Rodney was, among other things, a Mountain Man, and his wishes were for his ashes to be spread at some of his favorite places in the mountains.
A gun collector, knife maker, and history buff, Rodney enjoyed going to Mountain Man Rendevous. He had the outfit. He had a great knowledge of American Indian culture, such as making a sweat lodge. His spirituality included a connection with red hawks. Back in the 70s, when the TV series Centennial was filmed around here, Rodney was an extra, playing an Indian riding a horse bareback. Movie star!
Rodney enjoyed countless camping trips, ranging from sleeping under the stars in a bedroll to traveling in a Mercedes RV with his devoted wife, Debra.

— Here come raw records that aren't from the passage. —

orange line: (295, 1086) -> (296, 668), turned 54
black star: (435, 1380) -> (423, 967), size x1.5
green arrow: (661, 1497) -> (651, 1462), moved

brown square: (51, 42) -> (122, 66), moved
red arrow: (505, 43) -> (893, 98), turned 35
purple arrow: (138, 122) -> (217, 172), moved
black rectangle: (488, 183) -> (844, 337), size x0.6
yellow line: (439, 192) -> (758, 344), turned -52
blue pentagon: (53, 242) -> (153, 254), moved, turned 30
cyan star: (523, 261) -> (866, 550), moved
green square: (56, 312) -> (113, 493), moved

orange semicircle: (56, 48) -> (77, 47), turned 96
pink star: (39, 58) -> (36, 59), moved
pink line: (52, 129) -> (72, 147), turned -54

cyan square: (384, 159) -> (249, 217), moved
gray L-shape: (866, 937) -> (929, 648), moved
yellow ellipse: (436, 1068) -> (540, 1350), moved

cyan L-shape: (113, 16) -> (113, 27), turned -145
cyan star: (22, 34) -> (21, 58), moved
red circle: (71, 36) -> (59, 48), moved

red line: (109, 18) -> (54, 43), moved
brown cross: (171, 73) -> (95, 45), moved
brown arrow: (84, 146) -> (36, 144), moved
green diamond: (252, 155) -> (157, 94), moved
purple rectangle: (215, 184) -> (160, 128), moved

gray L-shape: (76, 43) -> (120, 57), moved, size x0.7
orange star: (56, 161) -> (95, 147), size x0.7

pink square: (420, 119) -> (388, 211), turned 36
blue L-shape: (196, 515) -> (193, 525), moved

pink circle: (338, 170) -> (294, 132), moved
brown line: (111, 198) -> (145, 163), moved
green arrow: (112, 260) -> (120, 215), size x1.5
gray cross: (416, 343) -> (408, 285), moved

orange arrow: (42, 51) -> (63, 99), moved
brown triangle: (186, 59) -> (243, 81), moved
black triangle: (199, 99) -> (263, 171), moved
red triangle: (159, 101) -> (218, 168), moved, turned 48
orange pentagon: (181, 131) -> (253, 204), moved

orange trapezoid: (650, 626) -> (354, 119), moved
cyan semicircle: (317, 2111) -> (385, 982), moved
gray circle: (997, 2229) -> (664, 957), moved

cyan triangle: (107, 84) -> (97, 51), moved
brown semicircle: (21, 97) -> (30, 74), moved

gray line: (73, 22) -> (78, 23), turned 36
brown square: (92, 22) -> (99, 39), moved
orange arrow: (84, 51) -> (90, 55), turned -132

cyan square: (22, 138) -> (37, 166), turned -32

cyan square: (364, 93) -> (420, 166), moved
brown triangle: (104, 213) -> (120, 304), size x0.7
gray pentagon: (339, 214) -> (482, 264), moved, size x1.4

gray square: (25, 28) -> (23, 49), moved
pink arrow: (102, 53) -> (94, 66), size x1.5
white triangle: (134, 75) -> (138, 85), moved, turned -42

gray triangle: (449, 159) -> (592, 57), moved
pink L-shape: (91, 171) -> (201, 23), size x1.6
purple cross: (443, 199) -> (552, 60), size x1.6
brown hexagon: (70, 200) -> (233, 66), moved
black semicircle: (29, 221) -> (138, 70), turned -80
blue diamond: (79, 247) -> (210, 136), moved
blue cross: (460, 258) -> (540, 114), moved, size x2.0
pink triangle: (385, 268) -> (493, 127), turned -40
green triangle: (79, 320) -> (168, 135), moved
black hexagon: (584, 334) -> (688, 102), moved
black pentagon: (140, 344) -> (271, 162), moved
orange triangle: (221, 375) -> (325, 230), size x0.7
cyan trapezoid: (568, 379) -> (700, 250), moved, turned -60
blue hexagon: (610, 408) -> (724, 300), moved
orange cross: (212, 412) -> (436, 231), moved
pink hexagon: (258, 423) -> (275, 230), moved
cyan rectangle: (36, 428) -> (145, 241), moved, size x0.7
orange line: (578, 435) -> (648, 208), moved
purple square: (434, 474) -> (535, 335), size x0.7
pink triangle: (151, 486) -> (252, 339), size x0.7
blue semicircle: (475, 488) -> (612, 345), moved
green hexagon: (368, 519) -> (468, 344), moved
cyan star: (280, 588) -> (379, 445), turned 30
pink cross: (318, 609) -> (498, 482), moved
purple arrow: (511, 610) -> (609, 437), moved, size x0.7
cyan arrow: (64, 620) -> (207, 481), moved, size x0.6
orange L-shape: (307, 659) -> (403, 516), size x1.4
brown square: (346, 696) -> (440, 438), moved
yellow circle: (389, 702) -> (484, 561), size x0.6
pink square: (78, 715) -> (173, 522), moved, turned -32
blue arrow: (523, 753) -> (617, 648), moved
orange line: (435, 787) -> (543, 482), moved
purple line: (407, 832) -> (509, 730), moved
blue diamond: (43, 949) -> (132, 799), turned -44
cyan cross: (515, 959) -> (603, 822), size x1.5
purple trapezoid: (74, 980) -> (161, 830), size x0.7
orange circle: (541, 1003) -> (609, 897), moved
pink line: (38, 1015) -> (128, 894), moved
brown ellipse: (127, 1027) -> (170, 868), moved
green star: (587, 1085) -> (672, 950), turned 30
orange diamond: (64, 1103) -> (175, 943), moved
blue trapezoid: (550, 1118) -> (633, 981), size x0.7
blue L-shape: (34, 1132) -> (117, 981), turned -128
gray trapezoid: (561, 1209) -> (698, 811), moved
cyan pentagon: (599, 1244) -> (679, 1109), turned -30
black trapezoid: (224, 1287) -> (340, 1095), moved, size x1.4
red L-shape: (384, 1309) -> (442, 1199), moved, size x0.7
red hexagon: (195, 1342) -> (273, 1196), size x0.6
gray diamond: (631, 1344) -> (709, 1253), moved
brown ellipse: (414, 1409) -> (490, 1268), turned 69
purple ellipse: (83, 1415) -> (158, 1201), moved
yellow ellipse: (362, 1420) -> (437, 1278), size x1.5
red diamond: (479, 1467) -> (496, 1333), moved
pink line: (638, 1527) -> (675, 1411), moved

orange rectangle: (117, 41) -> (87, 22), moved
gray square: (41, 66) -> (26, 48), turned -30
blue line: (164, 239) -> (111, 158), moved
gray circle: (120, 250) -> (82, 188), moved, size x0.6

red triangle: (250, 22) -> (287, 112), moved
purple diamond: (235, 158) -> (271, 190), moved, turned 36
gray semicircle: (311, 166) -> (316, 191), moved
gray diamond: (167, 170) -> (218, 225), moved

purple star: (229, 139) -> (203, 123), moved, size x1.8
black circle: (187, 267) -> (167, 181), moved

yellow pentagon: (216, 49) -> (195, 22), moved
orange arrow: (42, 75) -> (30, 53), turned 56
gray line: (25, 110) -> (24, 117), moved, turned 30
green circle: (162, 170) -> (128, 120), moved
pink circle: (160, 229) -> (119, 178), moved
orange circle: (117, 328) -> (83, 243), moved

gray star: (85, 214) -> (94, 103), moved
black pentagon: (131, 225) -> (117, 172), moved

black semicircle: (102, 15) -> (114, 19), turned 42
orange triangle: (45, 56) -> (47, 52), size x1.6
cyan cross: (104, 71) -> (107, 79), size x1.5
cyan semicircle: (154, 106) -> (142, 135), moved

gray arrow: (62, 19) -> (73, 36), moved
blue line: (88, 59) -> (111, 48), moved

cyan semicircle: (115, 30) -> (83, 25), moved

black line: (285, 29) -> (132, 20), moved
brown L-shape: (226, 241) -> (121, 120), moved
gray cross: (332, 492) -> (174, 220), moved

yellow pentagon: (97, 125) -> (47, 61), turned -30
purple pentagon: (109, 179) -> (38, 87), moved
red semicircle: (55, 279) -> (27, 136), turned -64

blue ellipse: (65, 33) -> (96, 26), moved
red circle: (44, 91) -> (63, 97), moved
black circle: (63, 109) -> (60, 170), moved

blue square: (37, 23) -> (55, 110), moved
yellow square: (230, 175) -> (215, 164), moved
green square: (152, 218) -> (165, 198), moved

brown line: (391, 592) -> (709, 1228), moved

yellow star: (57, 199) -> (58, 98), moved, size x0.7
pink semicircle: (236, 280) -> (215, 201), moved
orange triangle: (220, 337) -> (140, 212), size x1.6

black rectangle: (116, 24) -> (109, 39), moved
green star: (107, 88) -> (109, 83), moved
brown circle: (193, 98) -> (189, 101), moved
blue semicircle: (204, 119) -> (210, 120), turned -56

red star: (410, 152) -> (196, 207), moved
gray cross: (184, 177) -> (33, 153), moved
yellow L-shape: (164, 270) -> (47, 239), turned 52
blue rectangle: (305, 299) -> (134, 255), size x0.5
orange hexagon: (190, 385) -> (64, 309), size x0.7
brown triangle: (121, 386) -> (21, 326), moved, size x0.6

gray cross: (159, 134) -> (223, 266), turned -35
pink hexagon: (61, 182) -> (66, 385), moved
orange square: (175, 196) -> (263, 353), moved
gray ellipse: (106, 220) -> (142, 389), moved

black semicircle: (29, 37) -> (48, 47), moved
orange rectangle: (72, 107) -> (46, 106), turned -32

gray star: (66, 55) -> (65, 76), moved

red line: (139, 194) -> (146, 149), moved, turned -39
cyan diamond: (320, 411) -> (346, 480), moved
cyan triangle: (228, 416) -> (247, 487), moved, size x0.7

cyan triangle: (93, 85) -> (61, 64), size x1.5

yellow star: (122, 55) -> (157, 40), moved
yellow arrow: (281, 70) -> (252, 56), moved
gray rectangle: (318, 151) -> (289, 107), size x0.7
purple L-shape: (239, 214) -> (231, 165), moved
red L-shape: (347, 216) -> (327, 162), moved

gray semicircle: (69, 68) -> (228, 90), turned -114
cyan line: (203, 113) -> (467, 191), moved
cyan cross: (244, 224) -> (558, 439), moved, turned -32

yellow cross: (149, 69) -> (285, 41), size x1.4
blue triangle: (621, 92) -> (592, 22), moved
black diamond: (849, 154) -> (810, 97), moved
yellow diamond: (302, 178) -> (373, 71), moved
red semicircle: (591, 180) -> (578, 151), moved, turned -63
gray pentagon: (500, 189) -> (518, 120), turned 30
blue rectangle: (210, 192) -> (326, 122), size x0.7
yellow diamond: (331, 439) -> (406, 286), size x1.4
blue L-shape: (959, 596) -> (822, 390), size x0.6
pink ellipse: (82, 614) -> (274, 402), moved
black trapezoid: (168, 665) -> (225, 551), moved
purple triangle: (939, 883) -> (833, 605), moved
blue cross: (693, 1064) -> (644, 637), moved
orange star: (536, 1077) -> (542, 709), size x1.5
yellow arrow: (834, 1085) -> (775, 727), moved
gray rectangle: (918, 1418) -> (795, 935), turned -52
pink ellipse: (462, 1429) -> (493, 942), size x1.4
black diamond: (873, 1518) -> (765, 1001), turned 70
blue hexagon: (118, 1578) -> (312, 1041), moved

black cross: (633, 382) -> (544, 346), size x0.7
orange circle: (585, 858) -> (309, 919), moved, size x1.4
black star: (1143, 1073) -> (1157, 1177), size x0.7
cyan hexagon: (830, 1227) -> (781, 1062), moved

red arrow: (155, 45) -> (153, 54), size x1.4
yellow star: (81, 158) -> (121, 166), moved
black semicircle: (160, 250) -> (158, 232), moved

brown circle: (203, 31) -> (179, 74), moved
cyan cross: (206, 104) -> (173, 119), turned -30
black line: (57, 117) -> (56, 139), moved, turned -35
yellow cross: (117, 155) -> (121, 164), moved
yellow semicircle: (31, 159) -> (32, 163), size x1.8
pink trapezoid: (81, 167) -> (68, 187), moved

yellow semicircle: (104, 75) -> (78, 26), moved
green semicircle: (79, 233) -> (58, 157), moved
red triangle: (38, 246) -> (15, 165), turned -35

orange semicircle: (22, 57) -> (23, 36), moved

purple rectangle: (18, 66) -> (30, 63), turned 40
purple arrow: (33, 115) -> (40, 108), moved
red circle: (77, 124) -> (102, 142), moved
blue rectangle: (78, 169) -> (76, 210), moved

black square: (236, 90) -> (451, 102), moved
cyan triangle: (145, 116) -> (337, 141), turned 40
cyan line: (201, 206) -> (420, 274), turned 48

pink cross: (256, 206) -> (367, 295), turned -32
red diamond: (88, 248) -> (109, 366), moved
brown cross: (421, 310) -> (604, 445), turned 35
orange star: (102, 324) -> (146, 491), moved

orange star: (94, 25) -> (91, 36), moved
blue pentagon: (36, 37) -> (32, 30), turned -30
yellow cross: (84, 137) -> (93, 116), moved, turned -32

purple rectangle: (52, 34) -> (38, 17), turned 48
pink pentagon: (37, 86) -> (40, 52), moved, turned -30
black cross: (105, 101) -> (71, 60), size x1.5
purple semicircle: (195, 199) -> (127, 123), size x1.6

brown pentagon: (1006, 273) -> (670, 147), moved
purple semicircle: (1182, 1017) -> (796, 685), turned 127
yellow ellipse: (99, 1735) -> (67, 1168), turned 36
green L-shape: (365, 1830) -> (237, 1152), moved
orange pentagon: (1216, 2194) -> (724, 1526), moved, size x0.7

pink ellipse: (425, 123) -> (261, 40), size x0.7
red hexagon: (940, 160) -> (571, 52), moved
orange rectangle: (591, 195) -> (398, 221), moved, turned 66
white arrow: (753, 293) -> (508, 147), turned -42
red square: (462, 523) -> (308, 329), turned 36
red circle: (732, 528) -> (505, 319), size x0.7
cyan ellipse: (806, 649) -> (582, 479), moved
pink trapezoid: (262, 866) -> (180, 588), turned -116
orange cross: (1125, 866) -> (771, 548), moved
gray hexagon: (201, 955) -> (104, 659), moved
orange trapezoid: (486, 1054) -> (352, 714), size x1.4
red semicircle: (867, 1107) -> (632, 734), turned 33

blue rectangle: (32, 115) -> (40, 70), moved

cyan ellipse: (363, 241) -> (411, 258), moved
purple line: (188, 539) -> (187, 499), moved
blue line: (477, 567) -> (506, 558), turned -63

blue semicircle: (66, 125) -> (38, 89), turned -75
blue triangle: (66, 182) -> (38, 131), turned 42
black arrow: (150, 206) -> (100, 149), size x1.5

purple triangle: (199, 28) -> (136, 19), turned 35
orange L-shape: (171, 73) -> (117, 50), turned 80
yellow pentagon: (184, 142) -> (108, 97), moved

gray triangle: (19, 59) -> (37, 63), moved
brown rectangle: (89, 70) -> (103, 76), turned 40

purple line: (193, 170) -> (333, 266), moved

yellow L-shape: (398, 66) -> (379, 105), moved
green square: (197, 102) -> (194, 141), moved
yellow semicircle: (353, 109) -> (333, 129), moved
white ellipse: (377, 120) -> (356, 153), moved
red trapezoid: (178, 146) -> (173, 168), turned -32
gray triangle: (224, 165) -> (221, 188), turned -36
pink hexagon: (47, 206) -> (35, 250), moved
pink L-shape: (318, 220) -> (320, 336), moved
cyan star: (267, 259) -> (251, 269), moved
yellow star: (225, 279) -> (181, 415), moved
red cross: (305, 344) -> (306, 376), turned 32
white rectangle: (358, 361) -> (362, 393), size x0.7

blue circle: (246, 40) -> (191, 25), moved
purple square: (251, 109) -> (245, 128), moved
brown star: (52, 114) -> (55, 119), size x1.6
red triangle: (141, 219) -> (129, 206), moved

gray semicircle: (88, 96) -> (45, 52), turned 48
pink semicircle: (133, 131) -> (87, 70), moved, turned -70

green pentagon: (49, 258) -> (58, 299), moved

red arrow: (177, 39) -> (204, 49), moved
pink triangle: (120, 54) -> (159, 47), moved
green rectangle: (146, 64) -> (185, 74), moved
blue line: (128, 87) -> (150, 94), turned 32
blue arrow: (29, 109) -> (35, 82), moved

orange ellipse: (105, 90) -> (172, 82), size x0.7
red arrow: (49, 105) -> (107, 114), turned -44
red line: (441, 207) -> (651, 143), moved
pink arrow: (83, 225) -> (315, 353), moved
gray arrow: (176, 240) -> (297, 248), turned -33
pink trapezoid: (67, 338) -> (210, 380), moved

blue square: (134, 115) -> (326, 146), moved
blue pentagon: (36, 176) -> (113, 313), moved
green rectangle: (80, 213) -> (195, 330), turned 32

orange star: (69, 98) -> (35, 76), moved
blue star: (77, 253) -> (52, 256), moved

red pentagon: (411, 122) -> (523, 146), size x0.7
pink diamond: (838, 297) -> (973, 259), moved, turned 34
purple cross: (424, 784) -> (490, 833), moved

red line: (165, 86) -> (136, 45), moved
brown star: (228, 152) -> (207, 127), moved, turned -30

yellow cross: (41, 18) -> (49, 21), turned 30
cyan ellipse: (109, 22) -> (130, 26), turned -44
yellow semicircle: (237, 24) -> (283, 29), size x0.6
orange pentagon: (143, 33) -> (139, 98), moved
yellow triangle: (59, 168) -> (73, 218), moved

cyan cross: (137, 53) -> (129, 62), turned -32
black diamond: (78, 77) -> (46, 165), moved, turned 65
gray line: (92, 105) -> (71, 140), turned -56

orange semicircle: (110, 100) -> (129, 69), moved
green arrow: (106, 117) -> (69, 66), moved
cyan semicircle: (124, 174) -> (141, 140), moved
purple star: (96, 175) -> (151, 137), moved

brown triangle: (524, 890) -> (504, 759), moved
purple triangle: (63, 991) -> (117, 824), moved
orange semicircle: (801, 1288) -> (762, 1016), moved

Debra is a New York Times Best Selling author, who wrote about Rodney as an example of exhibiting genuine cowboy values. He used to manage a ranch at a remote location, staying in a primitive cabin during the winter, taking care of the livestock. You could depend on Rodney. So could our nation. He served in the military.
Rodney encouraged me to join the Single Action Shooting Society, found the kind of rifle I needed, and told me about the Hell on Wheels competition in Cheyenne. He even suggested that my wife join SASS as well, using her alias, Miss Sugar. She did.
Debra and Rodney regularly made trips to Santa Fe, relishing in the SouthWest culture there. Sugar and I went with them a couple times. Rodney knew a lot about Santa Fe, so we got much more out of the trips than if we’d gone alone. They built a beautiful Santa Fe style home in the hills above Fort Collins, decorated like a gallery of Western art and artifacts. There, in the place he loved, with the woman he loved, he died.
Adios, amigo. Happy trails to you, until we meet again.